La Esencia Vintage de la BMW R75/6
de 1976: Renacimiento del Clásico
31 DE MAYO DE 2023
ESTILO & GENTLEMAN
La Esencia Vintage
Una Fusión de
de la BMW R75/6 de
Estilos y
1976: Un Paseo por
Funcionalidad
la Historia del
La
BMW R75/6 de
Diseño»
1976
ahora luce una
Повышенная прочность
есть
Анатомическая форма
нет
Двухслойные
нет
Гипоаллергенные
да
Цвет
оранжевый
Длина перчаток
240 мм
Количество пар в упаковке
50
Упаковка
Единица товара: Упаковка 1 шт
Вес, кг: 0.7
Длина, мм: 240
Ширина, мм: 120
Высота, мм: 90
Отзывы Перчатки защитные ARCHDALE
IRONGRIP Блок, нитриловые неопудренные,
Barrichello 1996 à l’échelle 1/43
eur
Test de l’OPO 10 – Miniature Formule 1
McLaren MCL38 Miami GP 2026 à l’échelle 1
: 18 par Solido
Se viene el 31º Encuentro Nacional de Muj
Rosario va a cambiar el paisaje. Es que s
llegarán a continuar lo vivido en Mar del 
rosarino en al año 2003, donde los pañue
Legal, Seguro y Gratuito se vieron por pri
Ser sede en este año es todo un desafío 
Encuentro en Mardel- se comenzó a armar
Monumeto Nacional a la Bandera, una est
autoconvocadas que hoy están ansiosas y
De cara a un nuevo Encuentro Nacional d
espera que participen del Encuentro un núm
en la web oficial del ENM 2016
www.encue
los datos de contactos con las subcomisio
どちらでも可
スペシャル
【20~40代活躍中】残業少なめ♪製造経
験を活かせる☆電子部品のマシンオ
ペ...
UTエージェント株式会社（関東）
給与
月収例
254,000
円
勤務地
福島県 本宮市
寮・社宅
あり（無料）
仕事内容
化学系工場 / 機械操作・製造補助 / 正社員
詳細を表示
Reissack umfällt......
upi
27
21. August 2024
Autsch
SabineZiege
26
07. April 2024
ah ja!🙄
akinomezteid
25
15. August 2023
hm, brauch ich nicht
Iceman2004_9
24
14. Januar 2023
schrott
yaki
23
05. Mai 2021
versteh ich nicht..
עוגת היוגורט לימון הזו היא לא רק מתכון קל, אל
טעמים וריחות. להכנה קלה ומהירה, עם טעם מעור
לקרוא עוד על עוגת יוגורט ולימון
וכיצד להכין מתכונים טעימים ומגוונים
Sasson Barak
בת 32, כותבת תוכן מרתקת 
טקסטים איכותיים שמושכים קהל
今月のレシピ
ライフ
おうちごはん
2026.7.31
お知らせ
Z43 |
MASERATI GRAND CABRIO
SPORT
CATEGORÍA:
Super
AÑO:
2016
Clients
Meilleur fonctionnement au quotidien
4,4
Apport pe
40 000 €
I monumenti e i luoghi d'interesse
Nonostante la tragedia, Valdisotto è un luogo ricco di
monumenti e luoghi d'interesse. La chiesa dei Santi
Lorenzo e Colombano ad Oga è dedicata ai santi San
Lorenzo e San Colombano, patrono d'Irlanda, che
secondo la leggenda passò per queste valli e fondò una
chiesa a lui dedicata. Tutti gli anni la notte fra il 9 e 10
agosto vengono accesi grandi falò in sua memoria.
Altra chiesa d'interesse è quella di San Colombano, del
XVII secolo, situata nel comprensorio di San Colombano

[TASK DIRECTIONS]
All lines from the line containing "עוגת היוגורט לימון הזו היא לא רק מתכון קל, אל" through the last line of the data are to be repeated exactly; no other line belongs in the answer.

[ANSWER SPACE]
עוגת היוגורט לימון הזו היא לא רק מתכון קל, אל
טעמים וריחות. להכנה קלה ומהירה, עם טעם מעור
לקרוא עוד על עוגת יוגורט ולימון
וכיצד להכין מתכונים טעימים ומגוונים
Sasson Barak
בת 32, כותבת תוכן מרתקת 
טקסטים איכותיים שמושכים קהל
今月のレシピ
ライフ
おうちごはん
2026.7.31
お知らせ
Z43 |
MASERATI GRAND CABRIO
SPORT
CATEGORÍA:
Super
AÑO:
2016
Clients
Meilleur fonctionnement au quotidien
4,4
Apport pe
40 000 €
I monumenti e i luoghi d'interesse
Nonostante la tragedia, Valdisotto è un luogo ricco di
monumenti e luoghi d'interesse. La chiesa dei Santi
Lorenzo e Colombano ad Oga è dedicata ai santi San
Lorenzo e San Colombano, patrono d'Irlanda, che
secondo la leggenda passò per queste valli e fondò una
chiesa a lui dedicata. Tutti gli anni la notte fra il 9 e 10
agosto vengono accesi grandi falò in sua memoria.
Altra chiesa d'interesse è quella di San Colombano, del
XVII secolo, situata nel comprensorio di San Colombano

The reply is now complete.